Pequim, 20 de maio (EFE) – O presidente russo, Vladimir Putin, deixou a China hoje após cancelar a tradicional coletiva de imprensa que costuma realizar depois de visitas ao exterior, alegando falta de resultados concretos durante sua estadia no gigante asiático.
Putin e o líder chinês Xi Jinping assinaram uma declaração conjunta apelando ao diálogo no Irã e condenando os ataques dos EUA e de Israel, e presidiram à assinatura de mais vinte acordos, mas Moscou não alcançou o que pretendia.
Ainda não há acordo sobre o aumento das exportações de petróleo e gás para o gigante asiático, nem sobre a construção do gasoduto que atravessa a Mongólia, Força da Sibéria-2, embora Moscou enfatize que existe um “entendimento”.

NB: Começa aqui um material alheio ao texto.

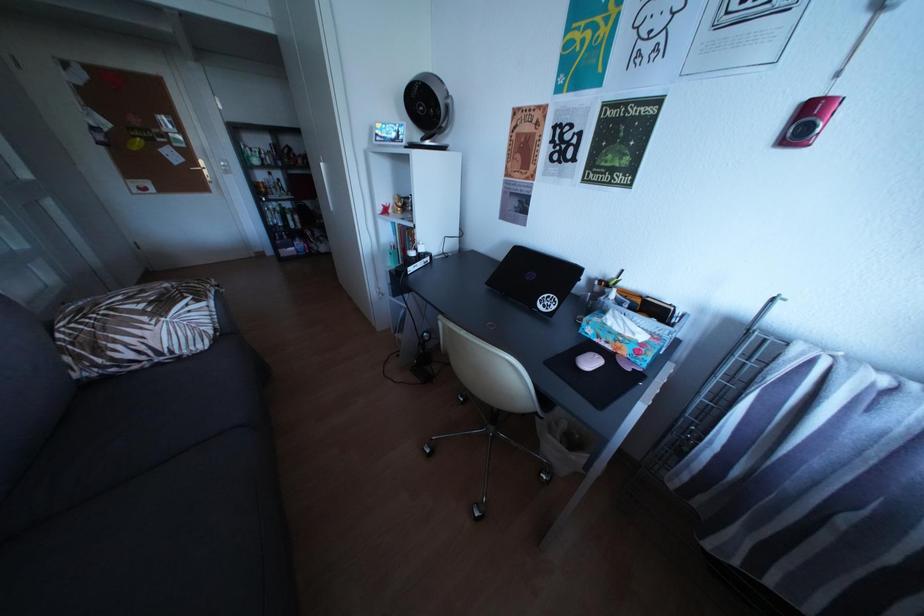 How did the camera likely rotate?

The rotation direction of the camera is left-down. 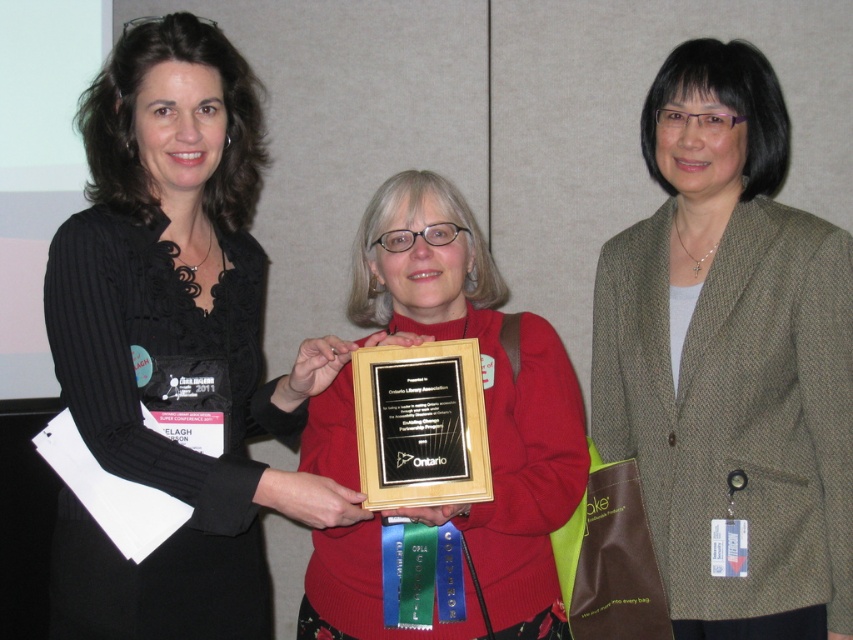 Image resolution: width=853 pixels, height=640 pixels. What do you see at coordinates (175, 342) in the screenshot? I see `black ribbed sweater at upper left` at bounding box center [175, 342].

Which is below, black ribbed sweater at upper left or wooden plaque at center?

Positioned lower is wooden plaque at center.

Which is in front, point (221, 547) or point (386, 349)?

Point (386, 349) is in front.

Locate an element on the screen. black ribbed sweater at upper left is located at coordinates (175, 342).

Is green tweed blazer at center to the left of wooden plaque at center from the viewer's perspective?

No, green tweed blazer at center is not to the left of wooden plaque at center.

Locate an element on the screen. This screenshot has height=640, width=853. green tweed blazer at center is located at coordinates (730, 360).

Find the location of `green tweed blazer at center`. green tweed blazer at center is located at coordinates (730, 360).

The width and height of the screenshot is (853, 640). Identify the location of green tweed blazer at center. (730, 360).

Which of these two, matte wood plaque at center or wooden plaque at center, stands shorter?

wooden plaque at center is shorter.

Does matte wood plaque at center come in front of wooden plaque at center?

No, matte wood plaque at center is further to the viewer.

Between point (364, 342) and point (387, 458), which one is positioned in front?

Point (387, 458) is in front.

Locate an element on the screen. matte wood plaque at center is located at coordinates (482, 388). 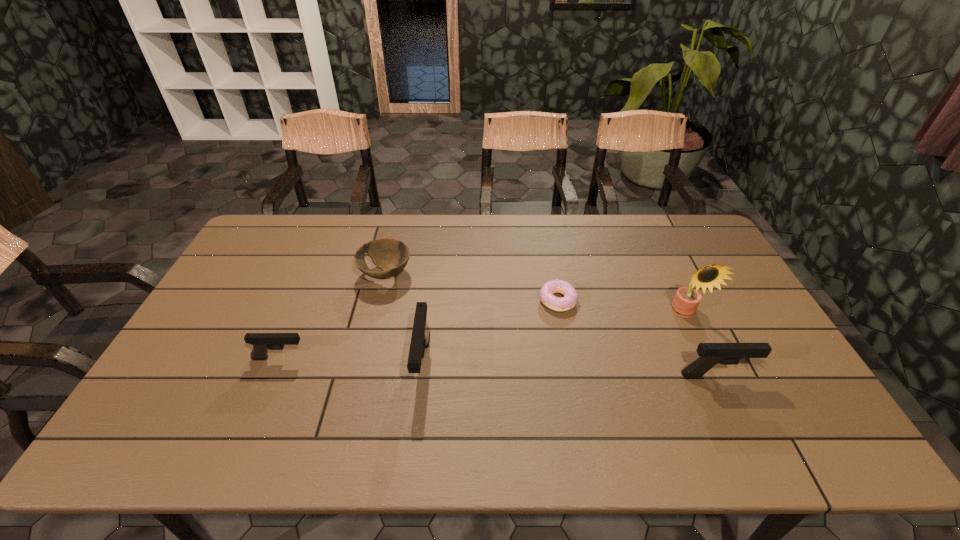 Find the location of a particular element. The height and width of the screenshot is (540, 960). free space located 0.280m on the front-facing side of the leftmost object is located at coordinates (411, 358).

What are the coordinates of `free space located on the front-facing side of the rightmost pistol` in the screenshot? It's located at (795, 375).

In order to click on free space located on the face of the sunflower in this screenshot , I will do `click(697, 339)`.

Find the location of a particular element. The width and height of the screenshot is (960, 540). free region located on the front of the fifth object from right to left is located at coordinates (378, 307).

Locate an element on the screen. The image size is (960, 540). vacant area situated on the front of the fourth object from left to right is located at coordinates (576, 400).

Locate an element on the screen. The width and height of the screenshot is (960, 540). object that is at the near edge is located at coordinates (420, 337).

I want to click on pistol at the right edge, so click(710, 354).

Locate an element on the screen. The image size is (960, 540). sunflower that is positioned at the right edge is located at coordinates pyautogui.click(x=685, y=303).

Identify the location of free space at the far edge of the desktop. This screenshot has height=540, width=960. tap(614, 254).

The height and width of the screenshot is (540, 960). In the image, there is a desktop. Identify the location of vacant region at the near edge. pyautogui.click(x=244, y=388). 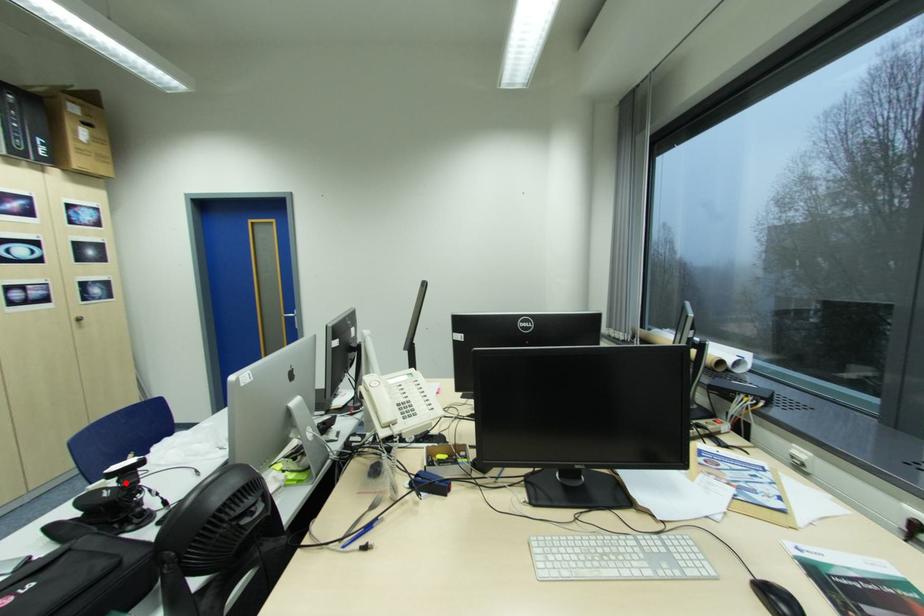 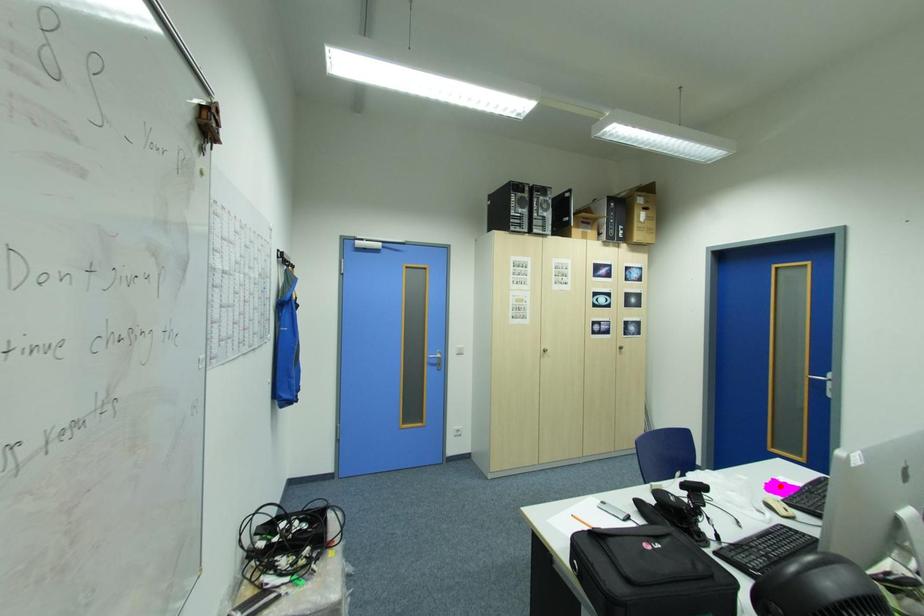 I am providing you with two images of the same scene from different viewpoints. A red point is marked on the first image and another point is marked on the second image. Are the points marked in image1 and image2 representing the same 3D position?

No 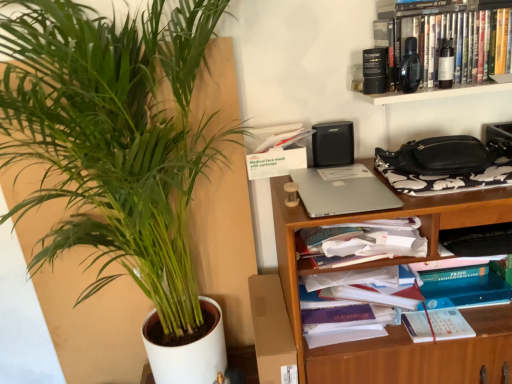 Question: Can you confirm if green leafy plant at left is shorter than black plastic shelf at upper right, placed as the second shelf when sorted from bottom to top?

Choices:
 (A) yes
 (B) no

Answer: (B)

Question: Does green leafy plant at left have a lesser width compared to black plastic shelf at upper right, placed as the second shelf when sorted from bottom to top?

Choices:
 (A) no
 (B) yes

Answer: (B)

Question: Is green leafy plant at left not within black plastic shelf at upper right, placed as the second shelf when sorted from bottom to top?

Choices:
 (A) no
 (B) yes

Answer: (B)

Question: Considering the relative positions of green leafy plant at left and black plastic shelf at upper right, placed as the second shelf when sorted from bottom to top, in the image provided, is green leafy plant at left to the right of black plastic shelf at upper right, placed as the second shelf when sorted from bottom to top, from the viewer's perspective?

Choices:
 (A) yes
 (B) no

Answer: (B)

Question: Considering the relative sizes of green leafy plant at left and black plastic shelf at upper right, acting as the 1th shelf starting from the top, in the image provided, is green leafy plant at left wider than black plastic shelf at upper right, acting as the 1th shelf starting from the top,?

Choices:
 (A) no
 (B) yes

Answer: (A)

Question: Would you say wooden bookshelf at center-right, the 1th shelf in the bottom-to-top sequence, is to the left or to the right of green leafy plant at left in the picture?

Choices:
 (A) right
 (B) left

Answer: (A)

Question: From their relative heights in the image, would you say wooden bookshelf at center-right, the 1th shelf in the bottom-to-top sequence, is taller or shorter than green leafy plant at left?

Choices:
 (A) short
 (B) tall

Answer: (A)

Question: Is point (478, 198) positioned closer to the camera than point (184, 208)?

Choices:
 (A) closer
 (B) farther

Answer: (A)

Question: From the image's perspective, is wooden bookshelf at center-right, the 1th shelf in the bottom-to-top sequence, located above or below green leafy plant at left?

Choices:
 (A) below
 (B) above

Answer: (A)

Question: Considering the positions of black plastic shelf at upper right, acting as the 1th shelf starting from the top, and silver metallic laptop at center-right in the image, is black plastic shelf at upper right, acting as the 1th shelf starting from the top, taller or shorter than silver metallic laptop at center-right?

Choices:
 (A) short
 (B) tall

Answer: (B)

Question: Based on their positions, is black plastic shelf at upper right, acting as the 1th shelf starting from the top, located to the left or right of silver metallic laptop at center-right?

Choices:
 (A) left
 (B) right

Answer: (B)

Question: Is point (377, 39) positioned closer to the camera than point (362, 175)?

Choices:
 (A) closer
 (B) farther

Answer: (A)

Question: From the image's perspective, is black plastic shelf at upper right, placed as the second shelf when sorted from bottom to top, located above or below silver metallic laptop at center-right?

Choices:
 (A) above
 (B) below

Answer: (A)

Question: Is point (404, 205) closer or farther from the camera than point (309, 185)?

Choices:
 (A) farther
 (B) closer

Answer: (B)

Question: Looking at the image, does wooden bookshelf at center-right, marked as the second shelf in a top-to-bottom arrangement, seem bigger or smaller compared to silver metallic laptop at center-right?

Choices:
 (A) small
 (B) big

Answer: (B) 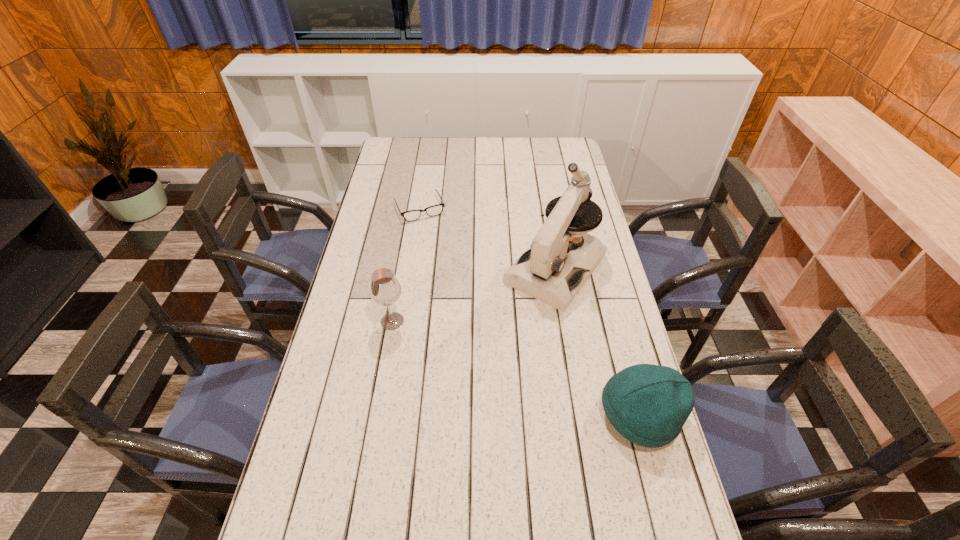 I want to click on wineglass, so click(385, 289).

I want to click on the nearest object, so click(647, 404).

Where is `beanie`? beanie is located at coordinates (647, 404).

Image resolution: width=960 pixels, height=540 pixels. Find the location of `microscope`. microscope is located at coordinates (549, 270).

Locate an element on the screen. The image size is (960, 540). spectacles is located at coordinates (412, 215).

Where is `the shortest object`? the shortest object is located at coordinates (412, 215).

Identify the location of vacant space located 0.380m on the back of the wineglass. Image resolution: width=960 pixels, height=540 pixels. (408, 232).

Locate an element on the screen. Image resolution: width=960 pixels, height=540 pixels. free location located on the left of the beanie is located at coordinates (484, 415).

You are a GUI agent. You are given a task and a screenshot of the screen. Output one action in this format:
    pyautogui.click(x=<x>, y=<y>)
    Task: Click on the free space located 0.330m at the eyepiece of the tallest object
    The image size is (960, 540).
    Given the screenshot: What is the action you would take?
    pyautogui.click(x=468, y=379)

Image resolution: width=960 pixels, height=540 pixels. Find the location of `free space located 0.380m at the eyepiece of the tallest object`. free space located 0.380m at the eyepiece of the tallest object is located at coordinates (458, 393). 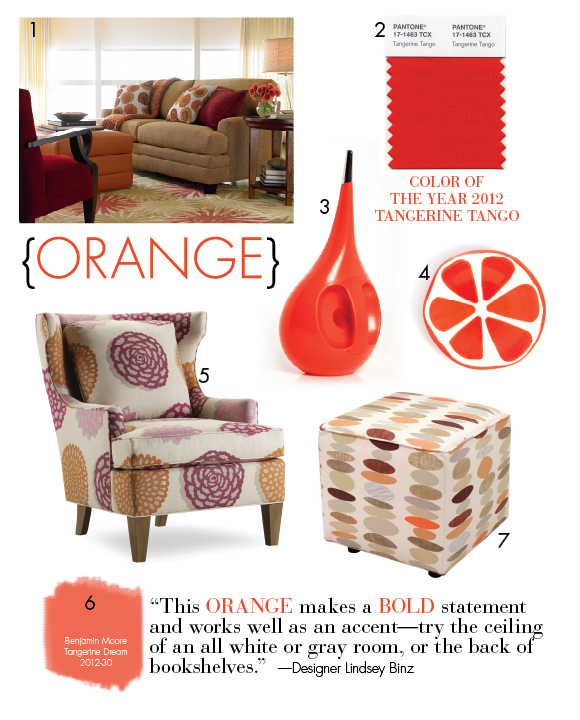 Locate an element on the screen. This screenshot has width=580, height=720. chair legs is located at coordinates (271, 531), (140, 544), (161, 520), (83, 517), (90, 217). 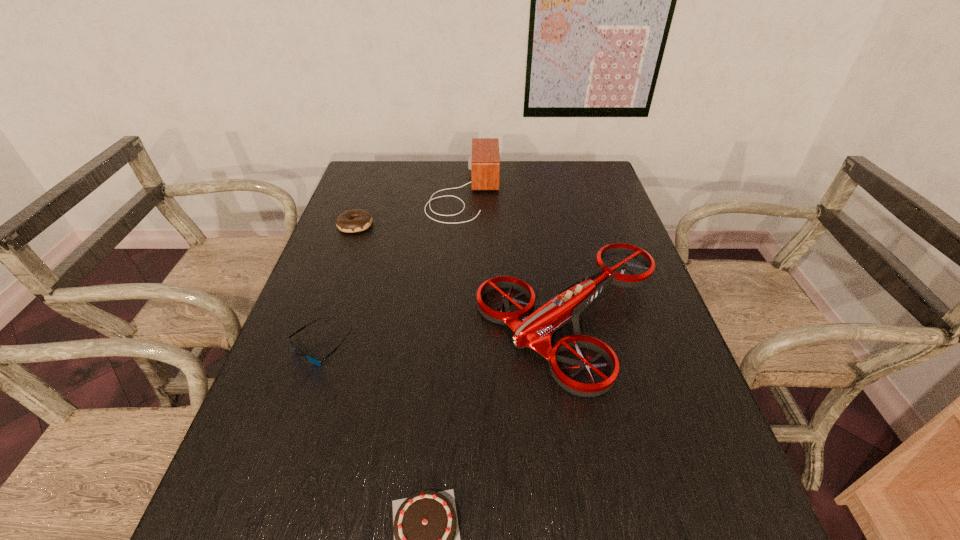 Image resolution: width=960 pixels, height=540 pixels. What are the coordinates of `sunglasses situated at the left edge` in the screenshot? It's located at (315, 361).

Find the location of a particular element. object located at the right edge is located at coordinates (534, 330).

In order to click on free space at the far edge in this screenshot , I will do `click(473, 192)`.

Identify the location of vacant space at the left edge. (353, 204).

Identify the location of blank space at the right edge. The height and width of the screenshot is (540, 960). (636, 379).

Find the location of a particular element. vacant space at the far left corner is located at coordinates (348, 194).

Find the location of a particular element. The width and height of the screenshot is (960, 540). blank space at the far right corner of the desktop is located at coordinates (588, 185).

The image size is (960, 540). Identify the location of vacant area between the second tallest object and the doughnut. (463, 273).

Find the location of a particular element. free space between the drone and the tallest object is located at coordinates (516, 257).

At what (x,y) coordinates should I click in order to perform the action: click on unoccupied position between the drone and the doughnut. Please return your answer as a coordinate pair (x, y). The height and width of the screenshot is (540, 960). Looking at the image, I should click on (463, 273). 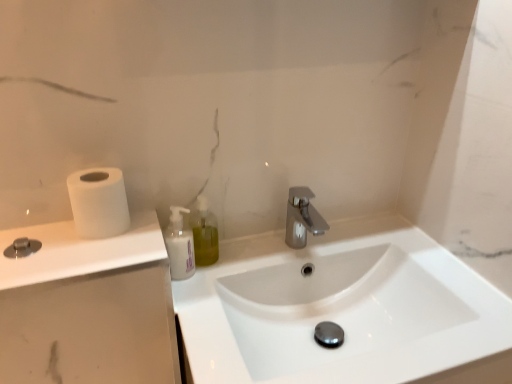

O chefe do Kremlin insistiu que a Rússia está pronta para garantir “um fornecimento seguro e ininterrupto” de hidrocarbonetos e carvão, agora que o Estreito de Ormuz bloqueou algumas importações chinesas de gás liquefeito.
O governo russo também enfatizou que tem planos para expandir projetos conjuntos de energia com a China, mas não especificou o que isso significa, embora os chefes da petrolífera Rosneft e do consórcio de gás Gazprom tenham viajado a Pequim.
A importância da China e da Índia como destinos das exportações de energia russas aumentou com a guerra na Ucrânia e a suspensão das importações europeias.
Na frente política, a Rússia apoiou o princípio de Uma Só China e a reunificação com Taiwan, ao que o gigante asiático respondeu apoiando a eliminação das raízes do conflito na Ucrânia, ou seja, contra a expansão da OTAN e sua aproximação da fronteira russa.
Em relação à recente visita do presidente dos EUA, Donald Trump, à China, o Kremlin admitiu hoje que Moscou e Pequim discutiram como melhorar a cooperação com a Casa Branca.
Putin, que usou repetidamente a palavra “amigo” para se referir a Xi, tem previsão de retornar à China em novembro para a cúpula da APEC, onde poderá se encontrar com Trump.